AspAlliance.com LogoASPAlliance: Articles, reviews, and samples for .NET Developers
URL:
http://aspalliance.com/articleViewer.aspx?aId=1252&pId=-1
XML Paper Specification (XPS) of a Word 2003 Document
page
by Jayaram Krishnaswamy
Feedback
Average Rating: This article has not yet been rated.
Views (Total / Last 10 Days): 28047/ 35

Introduction

Microsoft breathed new life into legacy office documents by opening an XML window (Office Open XML) to its office products through its royalty-free XPS specification. XPS stands for XML Paper Specification that specifies cross-platform, open standard, document representation that can be used for generating, sharing, printing and archiving of paginated documents. Its virtues in Microsoft’s own words are, "With XPS, documents print better, can be shared easier, be archived with confidence, and are more secure."

Microsoft Word 2007 with its fileName.docx format is a full fidelity (describing everything related to the document completely) XML file format, the default save format, which used to be binary format till Word 2003. The document as envisaged in Word 2007 consists of document parts (folder, file hierarchy) each of which describing a part of the document with a logical relationship (logical hierarchy) between the constituent parts. This makes it easy to touch and modify only those parts that need to be modified without modifying the others. In essence it is no more necessary to work with the whole document but surgically modify the needed part. In a manner similar to the *.docx extension for Word 2007, there are *.xlsx and *.pptx extensions for Excel 2007 and Power Point 2007, respectively. Although this tutorial deals with a Word 2003 document with the new format, similar considerations apply for MS Excel and MS Power Point files as well.

A document created in Word 2003 can be saved with the new extension. This article describes the details of such a document. The document used in this tutorial is a very simple document with very little content as shown in Figure 1.

Figure 1

Anatomy of a Word 2003 document

Saving the Word 2003 document

Although the default save type of a word document in Word 2003 is a file with extension doc, a binary format, it can also be saved as a file with docx extension, the Word 2007 default file format. Consider the example of a word document which contains a single line, "This is a test" followed by an image (arrow.jpg, 855 bytes) right after the line as shown in Figure 1. When saved as a file with the doc extension, the file size is 19.5KB including the 855 bytes image. This can also be saved with the extension docx and now the size of this file is 11.7KB, a significant reduction in file size.
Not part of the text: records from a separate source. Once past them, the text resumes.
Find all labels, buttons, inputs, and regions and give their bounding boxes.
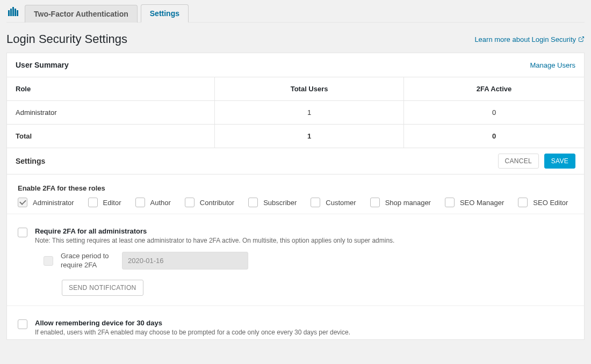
manage-users-link[interactable]: Manage Users [530,61,575,69]
checkbox-icon[interactable] [18,198,27,207]
send-notification-button[interactable]: SEND NOTIFICATION [62,280,143,296]
svg-rect-4 [17,10,18,16]
remember-device-section: Allow remembering device for 30 days If … [7,305,584,339]
require-2fa-checkbox[interactable] [18,228,27,237]
svg-rect-2 [12,7,14,16]
require-2fa-section: Require 2FA for all administrators Note:… [7,214,584,305]
learn-more-label: Learn more about Login Security [474,35,576,43]
cell-total-users: 1 [215,125,404,148]
col-total-users: Total Users [215,77,404,101]
svg-rect-0 [8,10,10,16]
checkbox-icon[interactable] [518,198,528,207]
checkbox-icon[interactable] [445,198,455,207]
tab-two-factor-authentication[interactable]: Two-Factor Authentication [25,5,138,23]
role-contributor[interactable]: Contributor [185,198,234,207]
roles-grid: Administrator Editor Author Contributor … [18,198,573,207]
role-administrator[interactable]: Administrator [18,198,74,207]
role-subscriber[interactable]: Subscriber [248,198,297,207]
role-author[interactable]: Author [135,198,171,207]
user-summary-table: Role Total Users 2FA Active Administrato… [7,77,584,148]
role-label: Administrator [33,199,74,207]
settings-title: Settings [16,157,45,165]
grace-period-checkbox[interactable] [44,256,53,266]
require-2fa-title: Require 2FA for all administrators [35,227,394,235]
remember-device-checkbox[interactable] [18,319,27,329]
external-link-icon [578,36,585,42]
role-shop-manager[interactable]: Shop manager [370,198,431,207]
grace-period-input[interactable] [122,252,248,270]
checkbox-icon[interactable] [311,198,320,207]
user-summary-panel: User Summary Manage Users Role Total Use… [6,53,585,340]
role-label: Customer [326,199,356,207]
save-button[interactable]: SAVE [544,154,575,169]
table-row-total: Total 1 0 [7,125,584,148]
role-label: Editor [103,199,121,207]
remember-device-note: If enabled, users with 2FA enabled may c… [35,329,350,336]
enable-2fa-heading: Enable 2FA for these roles [18,184,573,192]
tabstrip: Two-Factor Authentication Settings [6,0,585,23]
settings-header: Settings CANCEL SAVE [7,148,584,174]
col-role: Role [7,77,215,101]
tab-settings[interactable]: Settings [141,4,189,23]
role-label: SEO Manager [460,199,504,207]
checkbox-icon[interactable] [88,198,98,207]
table-row: Administrator 1 0 [7,101,584,125]
cell-total: 1 [215,101,404,125]
svg-rect-1 [10,9,12,16]
checkbox-icon[interactable] [248,198,258,207]
page-title: Login Security Settings [6,32,127,46]
svg-line-5 [581,37,584,40]
remember-device-title: Allow remembering device for 30 days [35,319,350,327]
role-label: Subscriber [263,199,297,207]
role-editor[interactable]: Editor [88,198,121,207]
cell-total-label: Total [7,125,215,148]
role-customer[interactable]: Customer [311,198,356,207]
role-label: Author [150,199,171,207]
cancel-button[interactable]: CANCEL [498,154,539,169]
cell-role: Administrator [7,101,215,125]
grace-period-label: Grace period to require 2FA [61,252,114,270]
role-label: SEO Editor [533,199,568,207]
svg-rect-3 [15,9,16,16]
role-seo-manager[interactable]: SEO Manager [445,198,504,207]
checkbox-icon[interactable] [185,198,194,207]
learn-more-link[interactable]: Learn more about Login Security [474,35,585,43]
require-2fa-note: Note: This setting requires at least one… [35,237,394,244]
checkbox-icon[interactable] [135,198,145,207]
wordfence-logo-icon [6,6,20,17]
col-2fa-active: 2FA Active [404,77,584,101]
user-summary-title: User Summary [16,61,69,69]
cell-total-active: 0 [404,125,584,148]
role-label: Contributor [200,199,234,207]
role-label: Shop manager [385,199,431,207]
checkbox-icon[interactable] [370,198,380,207]
cell-active: 0 [404,101,584,125]
role-seo-editor[interactable]: SEO Editor [518,198,568,207]
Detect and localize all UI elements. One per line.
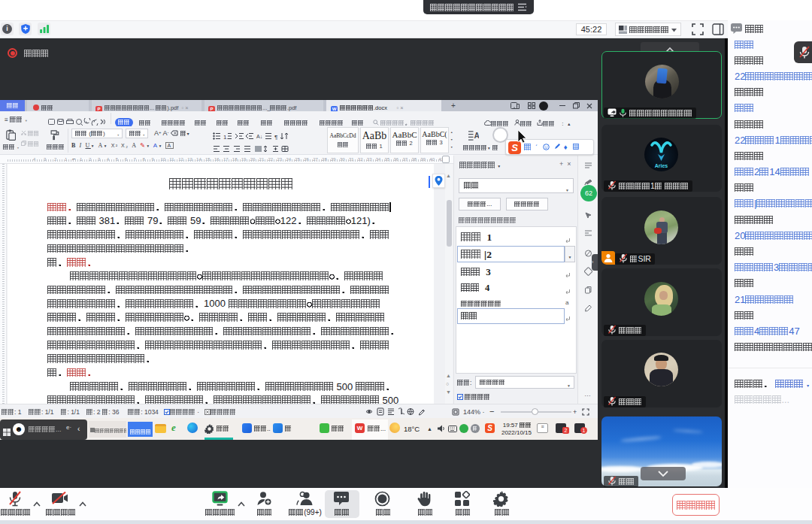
svg-text:Aries: Aries xyxy=(655,163,668,168)
svg-text:A↓: A↓ xyxy=(256,134,262,139)
svg-text:1.: 1. xyxy=(223,134,229,140)
svg-text:¶: ¶ xyxy=(274,134,277,141)
svg-text:A: A xyxy=(474,132,479,140)
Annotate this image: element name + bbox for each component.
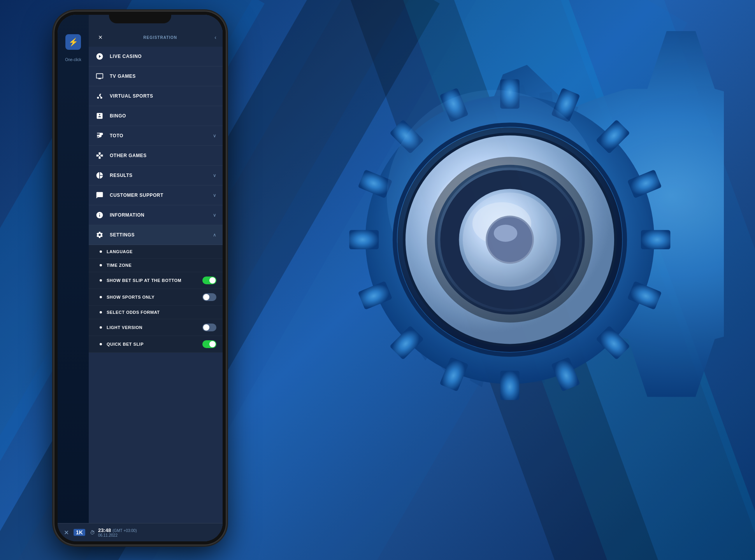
show-bet-slip-label: SHOW BET SLIP AT THE BOTTOM bbox=[107, 278, 198, 283]
tv-games-icon bbox=[95, 72, 104, 81]
results-label: RESULTS bbox=[110, 173, 207, 178]
live-casino-label: LIVE CASINO bbox=[110, 54, 216, 59]
show-bet-slip-toggle[interactable] bbox=[202, 276, 216, 284]
menu-item-settings[interactable]: SETTINGS ∧ bbox=[89, 225, 223, 245]
light-version-label: LIGHT VERSION bbox=[107, 325, 198, 330]
sub-dot-light bbox=[100, 326, 102, 329]
sub-dot-bet-slip bbox=[100, 279, 102, 282]
bottom-logo: 1K bbox=[74, 529, 85, 536]
light-version-toggle[interactable] bbox=[202, 324, 216, 331]
other-games-label: OTHER GAMES bbox=[110, 153, 216, 158]
one-click-label: One-click bbox=[65, 58, 81, 62]
settings-icon bbox=[95, 230, 104, 240]
odds-format-label: SELECT ODDS FORMAT bbox=[107, 310, 216, 315]
customer-support-label: CUSTOMER SUPPORT bbox=[110, 192, 207, 198]
bottom-date: 06.11.2022 bbox=[98, 533, 137, 537]
gear-graphic bbox=[296, 31, 724, 459]
sub-item-quick-bet-slip[interactable]: QUICK BET SLIP bbox=[89, 336, 223, 353]
settings-label: SETTINGS bbox=[110, 232, 207, 238]
show-sports-only-toggle[interactable] bbox=[202, 293, 216, 301]
menu-item-other-games[interactable]: OTHER GAMES bbox=[89, 146, 223, 166]
information-chevron-icon: ∨ bbox=[213, 212, 216, 218]
menu-item-results[interactable]: RESULTS ∨ bbox=[89, 166, 223, 186]
bingo-icon bbox=[95, 111, 104, 121]
virtual-sports-icon bbox=[95, 91, 104, 101]
bottom-timezone: (GMT +03:00) bbox=[112, 528, 137, 533]
bottom-time-container: ⏱ 23:48 (GMT +03:00) 06.11.2022 bbox=[90, 527, 137, 537]
other-games-icon bbox=[95, 151, 104, 160]
side-menu-backdrop: ⚡ One-click bbox=[58, 15, 89, 541]
sub-item-show-sports-only[interactable]: SHOW SPORTS ONLY bbox=[89, 289, 223, 306]
bottom-time: 23:48 bbox=[98, 527, 111, 533]
toggle-knob bbox=[209, 277, 216, 284]
toggle-knob-light bbox=[203, 324, 209, 331]
toggle-knob-quick bbox=[209, 341, 216, 347]
menu-item-live-casino[interactable]: LIVE CASINO bbox=[89, 47, 223, 66]
sub-item-timezone[interactable]: TIME ZONE bbox=[89, 259, 223, 272]
sub-dot-language bbox=[100, 250, 102, 253]
sub-item-light-version[interactable]: LIGHT VERSION bbox=[89, 319, 223, 336]
phone-bottom-bar: ✕ 1K ⏱ 23:48 (GMT +03:00) 06.11.2022 bbox=[58, 523, 223, 541]
results-chevron-icon: ∨ bbox=[213, 173, 216, 178]
back-chevron-icon[interactable]: ‹ bbox=[214, 34, 216, 40]
screen-background: ⚡ One-click × REGISTRATION ‹ bbox=[58, 15, 223, 541]
toggle-knob-sports bbox=[203, 294, 209, 300]
toto-chevron-icon: ∨ bbox=[213, 133, 216, 138]
side-menu: ⚡ One-click × REGISTRATION ‹ bbox=[58, 15, 223, 541]
menu-item-customer-support[interactable]: CUSTOMER SUPPORT ∨ bbox=[89, 186, 223, 205]
sub-dot-sports-only bbox=[100, 296, 102, 298]
results-icon bbox=[95, 171, 104, 180]
svg-point-19 bbox=[97, 97, 99, 99]
sub-item-language[interactable]: LANGUAGE bbox=[89, 245, 223, 259]
show-sports-only-label: SHOW SPORTS ONLY bbox=[107, 295, 198, 299]
sub-item-show-bet-slip[interactable]: SHOW BET SLIP AT THE BOTTOM bbox=[89, 272, 223, 289]
menu-item-bingo[interactable]: BINGO bbox=[89, 106, 223, 126]
live-casino-icon bbox=[95, 52, 104, 61]
customer-support-icon bbox=[95, 191, 104, 200]
menu-close-button[interactable]: × bbox=[95, 32, 106, 43]
bingo-label: BINGO bbox=[110, 113, 216, 119]
sub-dot-odds bbox=[100, 311, 102, 313]
phone-screen: ⚡ One-click × REGISTRATION ‹ bbox=[58, 15, 223, 541]
customer-support-chevron-icon: ∨ bbox=[213, 192, 216, 198]
language-label: LANGUAGE bbox=[107, 249, 216, 254]
menu-item-tv-games[interactable]: TV GAMES bbox=[89, 66, 223, 86]
sub-dot-timezone bbox=[100, 264, 102, 266]
information-label: INFORMATION bbox=[110, 212, 207, 218]
virtual-sports-label: VIRTUAL SPORTS bbox=[110, 93, 216, 99]
svg-point-18 bbox=[494, 225, 518, 242]
clock-icon: ⏱ bbox=[90, 530, 95, 536]
registration-label: REGISTRATION bbox=[143, 35, 177, 40]
toto-label: TOTO bbox=[110, 133, 207, 138]
information-icon bbox=[95, 210, 104, 220]
sub-item-odds-format[interactable]: SELECT ODDS FORMAT bbox=[89, 306, 223, 319]
tv-games-label: TV GAMES bbox=[110, 74, 216, 79]
timezone-label: TIME ZONE bbox=[107, 263, 216, 268]
svg-point-20 bbox=[100, 97, 102, 99]
quick-bet-slip-toggle[interactable] bbox=[202, 340, 216, 348]
menu-item-toto[interactable]: TOTO ∨ bbox=[89, 126, 223, 146]
bottom-close-icon[interactable]: ✕ bbox=[64, 529, 69, 536]
quick-bet-slip-label: QUICK BET SLIP bbox=[107, 342, 198, 346]
settings-chevron-icon: ∧ bbox=[213, 232, 216, 238]
side-menu-panel: × REGISTRATION ‹ LIVE CASINO bbox=[89, 15, 223, 541]
menu-item-virtual-sports[interactable]: VIRTUAL SPORTS bbox=[89, 86, 223, 106]
phone-frame: ⚡ One-click × REGISTRATION ‹ bbox=[54, 12, 226, 544]
sub-dot-quick-bet bbox=[100, 343, 102, 345]
menu-item-information[interactable]: INFORMATION ∨ bbox=[89, 205, 223, 225]
toto-icon bbox=[95, 131, 104, 140]
phone-notch bbox=[109, 12, 171, 23]
bolt-icon: ⚡ bbox=[65, 34, 81, 50]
Office Open XML (OOXML) Structure of the Word 2003 document

In order to see the components of this document based on Office Open XML, an ECMA standardized format (ECMA 376), it is only necessary to change the file extension to ZIP, a data compression and archival format which began with the PKZIP and PKUNZIP suite of utilities. This is an ideal format for putting folders and files together and compressing them for archival purposes. The Open Office XML scheme can be disassembled and stuffed into several related folders in the ZIP format.

The OriginalTest.doc (Word 2003) containing a single line of text and an image was saved as OriginalTest.docx and then its extension was changed so that it was converted to OriginalTest.zip. If the zip folder is unzipped into a container (folder, Backup of OriginalTestZIP), then the contents that you would find will be like those below.

Figure 2

The [Content Types].xml basically consists of the "types" encountered in OriginalTest.doc document. The XML file is shown Listing 1. This file is like a manifest for the contained elements (folders and files).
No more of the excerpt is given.